Le Ministre a affirmé que cette réunion était « très importante et réussie », et avait permis d’évoquer tous les aspects liés à la réalisation d’un gazoduc transsaharien reliant les trois pays au continent européen sur une distance de plus de 4.000 km, mettant en avant « la volonté des trois parties concernées par le projet, de le réactiver », soutenant que ce « projet à caractère régional et international vise, en premier lieu, le développement socio-économique de nos pays ».

M. Arkab a fait savoir que « la relance du projet enregistré dans le cadre de la mise en œuvre du programme N.E.P.A.D. intervient dans un contexte géopolitique et énergétique marqué par une forte demande sur le gaz et le pétrole, d’une part, et la stagnation de l’offre d’autre part, à cause de la réduction des investissements notamment en matière de prospection gazière et pétrolière depuis 2015.
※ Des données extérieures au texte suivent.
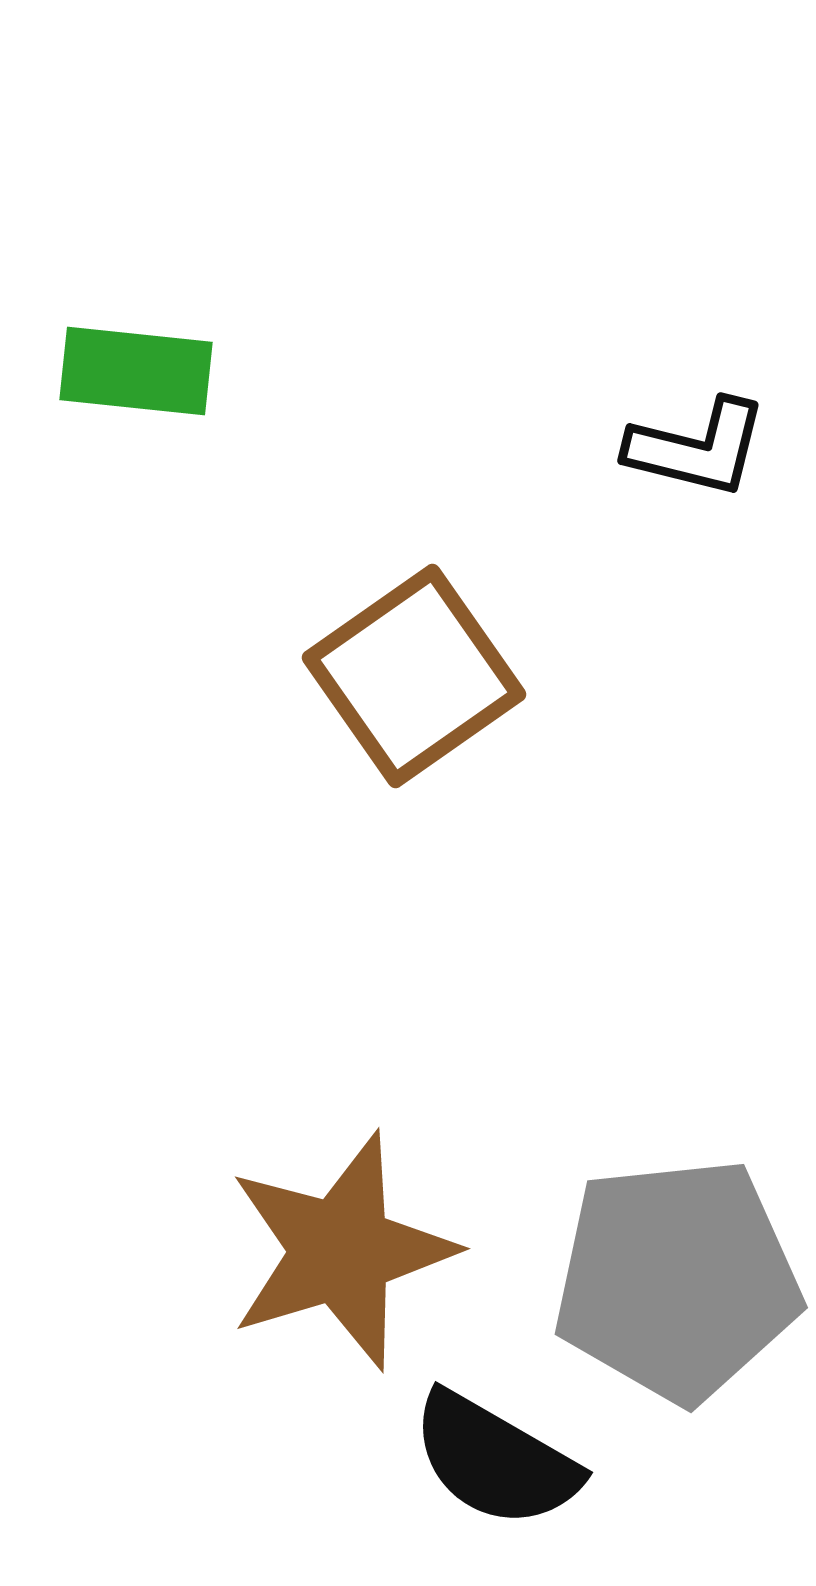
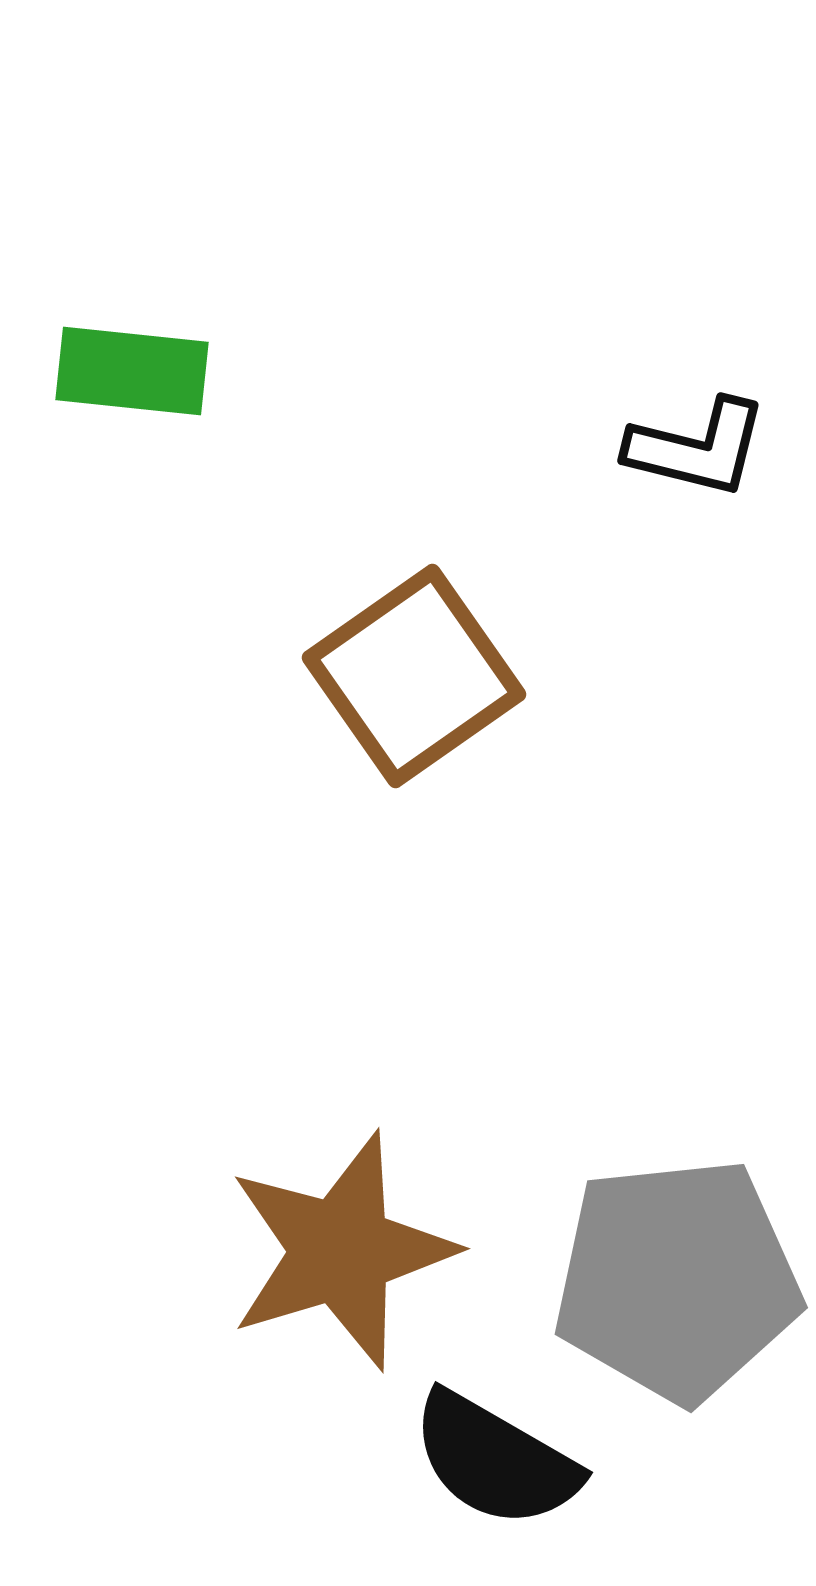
green rectangle: moved 4 px left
Le Ministre a, également, estimé que le T.S.G.P. « était un exemple de la volonté de nos trois pays à mettre en place une infrastructure régionale d’envergure internationale qui soit conforme à nos objectifs nationaux et à nos obligations internationales, en tant que pays engagés à réduire l’empreinte carbone et sécuriser l’approvisionnement des marchés en gaz naturel ». Selon M. Arkab, ce projet constitue également « une nouvelle source d’approvisionnement pour des marchés constamment sollicités, compte tenu de la place que le gaz naturel occupera à l’avenir ».

Le gazoduc transsaharien peut être réalisé en trois ans et permettrait de transporter 20 à 30 milliards de mètres cubes de gaz depuis le Nigeria.

Selon les estimations financières établies lors de son lancement en 2009, le coût d’investissement de ce projet était estimé à 10 milliards de dollars.

D’une longueur de 4.128 km dont 1.037 km en territoire nigérian, 841 km au Niger et 2.310 km en Algérie, ce gazoduc va relier les champs gaziers du Nigeria, en passant par le Niger, à la frontière algérienne, pour se raccorder au réseau algérien.

Il permettra d’écouler la production gazière nigériane notamment sur les marchés européens. Sur son passage, le gazoduc transsaharien permettra également l’alimentation des régions du Nord, du Nord-est et du Centre du Nigeria, ainsi que des pays du Sahel.